**WHAT NEEDS TO BE DONE**
Below are some entries. Count how many of their lines include "truck", then give that number only.

**INFORMATION SUPPLIED**
|---|

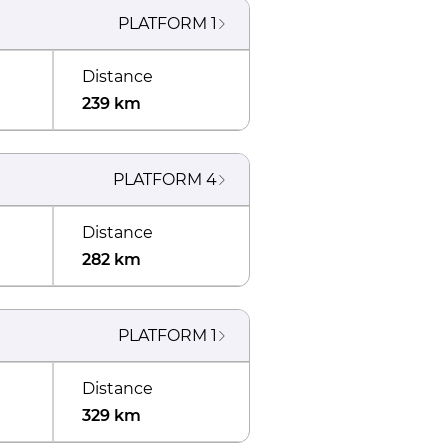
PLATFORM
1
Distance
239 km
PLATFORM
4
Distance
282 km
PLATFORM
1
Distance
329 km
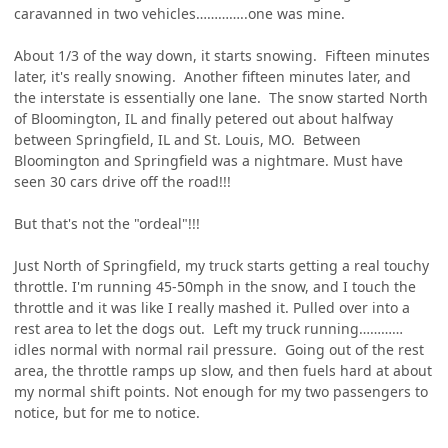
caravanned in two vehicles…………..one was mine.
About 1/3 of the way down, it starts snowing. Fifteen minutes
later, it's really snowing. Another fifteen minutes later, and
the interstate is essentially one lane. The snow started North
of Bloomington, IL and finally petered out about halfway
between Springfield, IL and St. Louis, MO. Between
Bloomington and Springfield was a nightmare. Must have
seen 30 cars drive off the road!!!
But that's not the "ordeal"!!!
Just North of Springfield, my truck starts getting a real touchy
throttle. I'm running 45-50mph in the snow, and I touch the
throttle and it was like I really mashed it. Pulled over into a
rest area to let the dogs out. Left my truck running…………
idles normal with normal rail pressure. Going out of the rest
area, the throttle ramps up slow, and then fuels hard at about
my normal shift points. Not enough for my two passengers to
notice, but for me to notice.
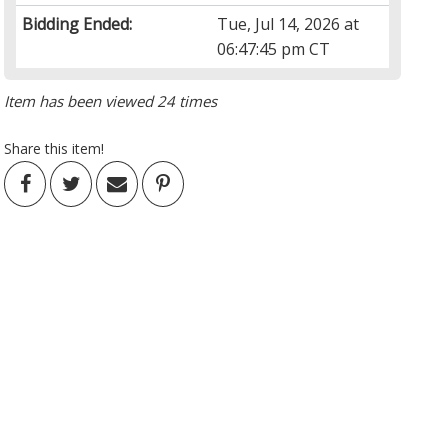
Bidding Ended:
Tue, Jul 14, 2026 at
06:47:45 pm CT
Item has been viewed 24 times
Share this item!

|---|

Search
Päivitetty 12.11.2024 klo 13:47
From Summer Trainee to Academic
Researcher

|---|

**RESULT OF THIS EXERCISE**
2